**Supplied data:**
- - - -

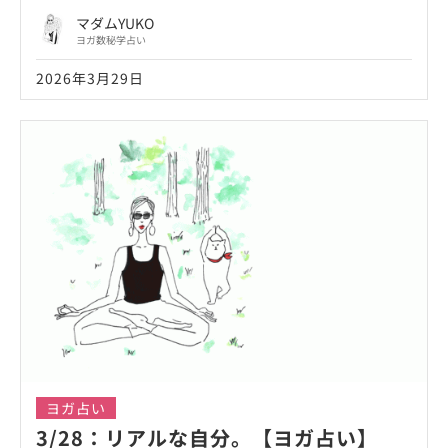
マダムYUKO
ヨガ数秘学占い
2026年3月29日
ヨガ占い
3/28：リアルな自分。【ヨガ占い】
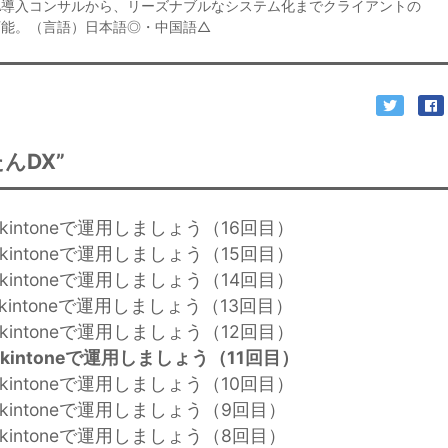
ANA導入コンサルから、リーズナブルなシステム化までクライアントの
可能。（言語）日本語◎・中国語△
んDX”
kintoneで運用しましょう（16回目）
kintoneで運用しましょう（15回目）
kintoneで運用しましょう（14回目）
kintoneで運用しましょう（13回目）
kintoneで運用しましょう（12回目）
kintoneで運用しましょう（11回目）
kintoneで運用しましょう（10回目）
kintoneで運用しましょう（9回目）
kintoneで運用しましょう（8回目）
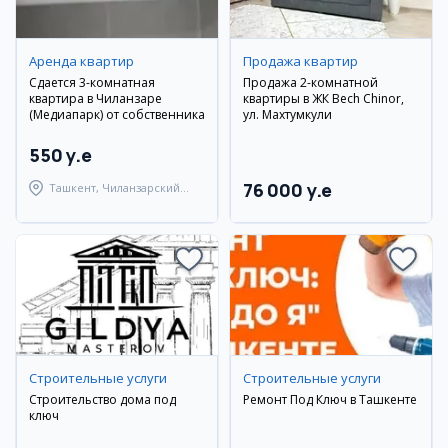
Аренда квартир
Продажа квартир
Сдается 3-комнатная
Продажа 2-комнатной
квартира в Чиланзаре
квартиры в ЖК Bech Chinor,
(Медиапарк) от собственника
ул. Махтумкули
550 y.e
76 000 y.e
Ташкент, Чиланзарский
район
Cтроительные услуги
Cтроительные услуги
Строительство дома под
Ремонт Под Ключ в Ташкенте
ключ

- - - -

**Problem details:** Reproduce precisely the lines of the entries above, from the one containing "kintoneで運用しましょう（15回目）" through the final one, both ends included, and omit the pictures.

**Reply to the exercise:**
kintoneで運用しましょう（15回目）
kintoneで運用しましょう（14回目）
kintoneで運用しましょう（13回目）
kintoneで運用しましょう（12回目）
kintoneで運用しましょう（11回目）
kintoneで運用しましょう（10回目）
kintoneで運用しましょう（9回目）
kintoneで運用しましょう（8回目）
Аренда квартир
Продажа квартир
Сдается 3-комнатная
Продажа 2-комнатной
квартира в Чиланзаре
квартиры в ЖК Bech Chinor,
(Медиапарк) от собственника
ул. Махтумкули
550 y.e
76 000 y.e
Ташкент, Чиланзарский
район
Cтроительные услуги
Cтроительные услуги
Строительство дома под
Ремонт Под Ключ в Ташкенте
ключ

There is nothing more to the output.